### Supplied entries
+--

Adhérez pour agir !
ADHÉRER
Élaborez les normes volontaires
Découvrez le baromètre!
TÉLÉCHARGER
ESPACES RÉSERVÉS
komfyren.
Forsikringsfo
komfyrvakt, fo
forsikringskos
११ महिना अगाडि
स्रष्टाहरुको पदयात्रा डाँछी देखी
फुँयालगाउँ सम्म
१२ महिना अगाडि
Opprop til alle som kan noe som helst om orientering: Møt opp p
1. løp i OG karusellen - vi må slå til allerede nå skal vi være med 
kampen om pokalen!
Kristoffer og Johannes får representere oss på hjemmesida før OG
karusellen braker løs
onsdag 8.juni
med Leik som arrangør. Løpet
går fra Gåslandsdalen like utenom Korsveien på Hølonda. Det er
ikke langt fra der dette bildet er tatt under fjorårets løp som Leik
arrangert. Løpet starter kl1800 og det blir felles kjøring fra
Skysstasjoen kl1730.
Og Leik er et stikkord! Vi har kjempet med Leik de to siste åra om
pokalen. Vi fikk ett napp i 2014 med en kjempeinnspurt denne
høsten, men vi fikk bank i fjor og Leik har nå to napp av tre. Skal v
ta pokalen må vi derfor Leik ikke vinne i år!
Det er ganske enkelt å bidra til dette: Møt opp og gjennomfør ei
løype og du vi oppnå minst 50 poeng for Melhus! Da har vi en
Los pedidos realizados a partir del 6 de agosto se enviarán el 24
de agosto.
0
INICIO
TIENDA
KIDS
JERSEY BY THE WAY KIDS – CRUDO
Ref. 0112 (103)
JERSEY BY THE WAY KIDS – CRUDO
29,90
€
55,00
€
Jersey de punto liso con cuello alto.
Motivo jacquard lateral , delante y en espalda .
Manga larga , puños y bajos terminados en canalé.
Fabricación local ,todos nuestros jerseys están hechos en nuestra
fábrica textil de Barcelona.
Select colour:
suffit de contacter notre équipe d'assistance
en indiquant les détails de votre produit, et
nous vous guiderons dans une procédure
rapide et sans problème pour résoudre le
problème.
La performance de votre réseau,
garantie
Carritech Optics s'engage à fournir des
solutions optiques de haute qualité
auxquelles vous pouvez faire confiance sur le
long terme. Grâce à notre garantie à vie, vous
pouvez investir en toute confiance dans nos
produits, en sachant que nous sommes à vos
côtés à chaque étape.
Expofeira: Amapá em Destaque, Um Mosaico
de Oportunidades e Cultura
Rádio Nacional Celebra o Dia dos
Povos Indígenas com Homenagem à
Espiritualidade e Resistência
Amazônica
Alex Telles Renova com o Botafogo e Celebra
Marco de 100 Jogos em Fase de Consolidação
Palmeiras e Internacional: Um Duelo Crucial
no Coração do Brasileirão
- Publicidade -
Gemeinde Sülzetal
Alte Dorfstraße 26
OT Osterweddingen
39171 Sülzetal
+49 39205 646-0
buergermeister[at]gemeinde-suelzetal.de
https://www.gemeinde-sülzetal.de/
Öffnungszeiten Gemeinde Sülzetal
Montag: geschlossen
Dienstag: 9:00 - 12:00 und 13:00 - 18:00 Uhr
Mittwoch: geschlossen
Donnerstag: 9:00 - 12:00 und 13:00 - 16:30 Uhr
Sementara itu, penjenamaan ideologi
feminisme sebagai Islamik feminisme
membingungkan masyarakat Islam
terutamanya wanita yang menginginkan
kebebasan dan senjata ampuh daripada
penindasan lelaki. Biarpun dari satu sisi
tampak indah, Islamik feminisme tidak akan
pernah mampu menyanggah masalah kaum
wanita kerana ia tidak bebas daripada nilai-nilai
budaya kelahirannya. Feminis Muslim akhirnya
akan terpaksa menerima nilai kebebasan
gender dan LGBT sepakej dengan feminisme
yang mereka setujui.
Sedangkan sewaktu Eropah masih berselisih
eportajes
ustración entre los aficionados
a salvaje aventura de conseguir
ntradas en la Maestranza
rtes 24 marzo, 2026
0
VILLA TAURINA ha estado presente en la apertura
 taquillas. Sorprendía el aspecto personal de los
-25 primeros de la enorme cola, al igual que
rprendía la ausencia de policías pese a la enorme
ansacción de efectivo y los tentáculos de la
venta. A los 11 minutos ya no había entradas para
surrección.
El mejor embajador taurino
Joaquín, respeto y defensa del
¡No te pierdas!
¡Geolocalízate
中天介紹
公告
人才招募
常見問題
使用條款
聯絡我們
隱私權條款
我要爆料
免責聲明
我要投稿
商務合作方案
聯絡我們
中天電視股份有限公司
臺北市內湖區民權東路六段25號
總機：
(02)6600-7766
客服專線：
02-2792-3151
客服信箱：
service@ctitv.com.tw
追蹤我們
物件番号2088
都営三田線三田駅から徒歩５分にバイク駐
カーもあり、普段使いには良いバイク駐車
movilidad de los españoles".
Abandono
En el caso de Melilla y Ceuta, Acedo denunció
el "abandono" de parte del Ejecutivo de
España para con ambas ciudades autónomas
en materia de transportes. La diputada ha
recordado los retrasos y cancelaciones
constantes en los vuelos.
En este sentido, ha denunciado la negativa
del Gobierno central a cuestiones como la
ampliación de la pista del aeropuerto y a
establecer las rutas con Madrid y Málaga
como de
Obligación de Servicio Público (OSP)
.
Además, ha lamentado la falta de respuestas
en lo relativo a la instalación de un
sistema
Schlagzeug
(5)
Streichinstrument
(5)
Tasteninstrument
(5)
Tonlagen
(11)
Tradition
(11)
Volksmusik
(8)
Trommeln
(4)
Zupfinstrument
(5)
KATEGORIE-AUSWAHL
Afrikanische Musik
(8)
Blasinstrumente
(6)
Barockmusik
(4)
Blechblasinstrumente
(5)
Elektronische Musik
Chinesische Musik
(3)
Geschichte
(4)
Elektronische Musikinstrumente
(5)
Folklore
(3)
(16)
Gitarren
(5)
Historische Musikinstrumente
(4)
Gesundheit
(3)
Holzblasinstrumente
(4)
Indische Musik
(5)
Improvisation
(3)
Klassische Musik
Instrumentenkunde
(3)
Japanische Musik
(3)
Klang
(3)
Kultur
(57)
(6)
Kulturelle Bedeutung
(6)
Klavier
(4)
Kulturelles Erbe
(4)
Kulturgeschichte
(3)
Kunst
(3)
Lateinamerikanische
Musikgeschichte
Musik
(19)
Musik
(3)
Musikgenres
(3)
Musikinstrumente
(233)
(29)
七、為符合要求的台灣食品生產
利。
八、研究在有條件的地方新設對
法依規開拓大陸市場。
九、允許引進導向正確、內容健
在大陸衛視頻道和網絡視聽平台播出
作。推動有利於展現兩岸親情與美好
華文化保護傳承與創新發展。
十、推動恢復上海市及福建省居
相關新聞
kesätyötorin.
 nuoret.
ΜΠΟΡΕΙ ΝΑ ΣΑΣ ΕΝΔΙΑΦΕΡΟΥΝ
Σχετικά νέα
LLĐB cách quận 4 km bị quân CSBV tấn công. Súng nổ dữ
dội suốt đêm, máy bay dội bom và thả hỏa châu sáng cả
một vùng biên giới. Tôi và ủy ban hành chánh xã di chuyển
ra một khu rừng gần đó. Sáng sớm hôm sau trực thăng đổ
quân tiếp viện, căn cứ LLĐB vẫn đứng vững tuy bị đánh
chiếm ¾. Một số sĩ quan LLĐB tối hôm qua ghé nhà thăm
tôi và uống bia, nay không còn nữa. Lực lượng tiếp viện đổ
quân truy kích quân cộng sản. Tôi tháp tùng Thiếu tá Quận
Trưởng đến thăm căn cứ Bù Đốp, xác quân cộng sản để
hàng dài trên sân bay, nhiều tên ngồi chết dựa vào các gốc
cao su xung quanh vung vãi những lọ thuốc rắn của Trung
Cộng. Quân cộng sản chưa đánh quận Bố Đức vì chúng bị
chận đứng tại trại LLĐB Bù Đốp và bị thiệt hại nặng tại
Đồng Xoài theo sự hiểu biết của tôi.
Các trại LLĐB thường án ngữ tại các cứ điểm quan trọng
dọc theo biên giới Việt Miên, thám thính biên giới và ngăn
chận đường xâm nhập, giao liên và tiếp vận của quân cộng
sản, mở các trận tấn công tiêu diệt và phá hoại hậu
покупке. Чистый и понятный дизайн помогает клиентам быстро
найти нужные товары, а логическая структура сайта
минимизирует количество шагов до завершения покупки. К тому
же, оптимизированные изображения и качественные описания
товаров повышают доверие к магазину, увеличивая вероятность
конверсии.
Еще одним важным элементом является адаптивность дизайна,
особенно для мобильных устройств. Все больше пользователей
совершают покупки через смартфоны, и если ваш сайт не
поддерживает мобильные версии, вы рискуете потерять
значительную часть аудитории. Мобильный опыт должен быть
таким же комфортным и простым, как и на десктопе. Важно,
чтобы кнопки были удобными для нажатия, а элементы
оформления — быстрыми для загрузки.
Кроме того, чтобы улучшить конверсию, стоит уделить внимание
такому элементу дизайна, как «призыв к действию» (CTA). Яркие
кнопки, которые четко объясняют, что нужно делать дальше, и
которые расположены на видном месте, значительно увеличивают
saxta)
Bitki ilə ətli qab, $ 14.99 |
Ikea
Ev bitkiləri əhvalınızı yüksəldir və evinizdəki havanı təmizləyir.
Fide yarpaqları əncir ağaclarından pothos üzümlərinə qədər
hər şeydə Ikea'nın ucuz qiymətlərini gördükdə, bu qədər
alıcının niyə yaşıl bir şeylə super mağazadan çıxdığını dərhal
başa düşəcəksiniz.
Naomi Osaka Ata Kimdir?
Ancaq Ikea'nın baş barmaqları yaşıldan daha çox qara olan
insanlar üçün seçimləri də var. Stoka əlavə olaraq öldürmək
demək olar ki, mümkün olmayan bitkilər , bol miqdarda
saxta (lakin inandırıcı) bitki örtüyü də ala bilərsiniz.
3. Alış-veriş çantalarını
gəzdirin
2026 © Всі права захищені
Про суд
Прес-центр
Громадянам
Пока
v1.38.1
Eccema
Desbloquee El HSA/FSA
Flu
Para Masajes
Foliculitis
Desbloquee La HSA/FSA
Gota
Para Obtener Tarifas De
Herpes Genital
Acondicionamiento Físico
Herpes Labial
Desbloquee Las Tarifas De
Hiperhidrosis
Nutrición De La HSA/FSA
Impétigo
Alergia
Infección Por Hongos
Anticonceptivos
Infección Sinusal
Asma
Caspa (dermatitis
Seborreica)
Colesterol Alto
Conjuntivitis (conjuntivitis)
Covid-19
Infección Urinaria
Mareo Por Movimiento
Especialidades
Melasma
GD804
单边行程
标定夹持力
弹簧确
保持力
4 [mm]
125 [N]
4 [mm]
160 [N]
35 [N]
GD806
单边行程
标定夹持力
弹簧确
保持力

+--

### Task goal
Please restate the records word for word. Go from the first line to the line with "nous vous guiderons dans une procédure" and include both.

### Solution for this problem
Adhérez pour agir !
ADHÉRER
Élaborez les normes volontaires
Découvrez le baromètre!
TÉLÉCHARGER
ESPACES RÉSERVÉS
komfyren.
Forsikringsfo
komfyrvakt, fo
forsikringskos
११ महिना अगाडि
स्रष्टाहरुको पदयात्रा डाँछी देखी
फुँयालगाउँ सम्म
१२ महिना अगाडि
Opprop til alle som kan noe som helst om orientering: Møt opp p
1. løp i OG karusellen - vi må slå til allerede nå skal vi være med 
kampen om pokalen!
Kristoffer og Johannes får representere oss på hjemmesida før OG
karusellen braker løs
onsdag 8.juni
med Leik som arrangør. Løpet
går fra Gåslandsdalen like utenom Korsveien på Hølonda. Det er
ikke langt fra der dette bildet er tatt under fjorårets løp som Leik
arrangert. Løpet starter kl1800 og det blir felles kjøring fra
Skysstasjoen kl1730.
Og Leik er et stikkord! Vi har kjempet med Leik de to siste åra om
pokalen. Vi fikk ett napp i 2014 med en kjempeinnspurt denne
høsten, men vi fikk bank i fjor og Leik har nå to napp av tre. Skal v
ta pokalen må vi derfor Leik ikke vinne i år!
Det er ganske enkelt å bidra til dette: Møt opp og gjennomfør ei
løype og du vi oppnå minst 50 poeng for Melhus! Da har vi en
Los pedidos realizados a partir del 6 de agosto se enviarán el 24
de agosto.
0
INICIO
TIENDA
KIDS
JERSEY BY THE WAY KIDS – CRUDO
Ref. 0112 (103)
JERSEY BY THE WAY KIDS – CRUDO
29,90
€
55,00
€
Jersey de punto liso con cuello alto.
Motivo jacquard lateral , delante y en espalda .
Manga larga , puños y bajos terminados en canalé.
Fabricación local ,todos nuestros jerseys están hechos en nuestra
fábrica textil de Barcelona.
Select colour:
suffit de contacter notre équipe d'assistance
en indiquant les détails de votre produit, et
nous vous guiderons dans une procédure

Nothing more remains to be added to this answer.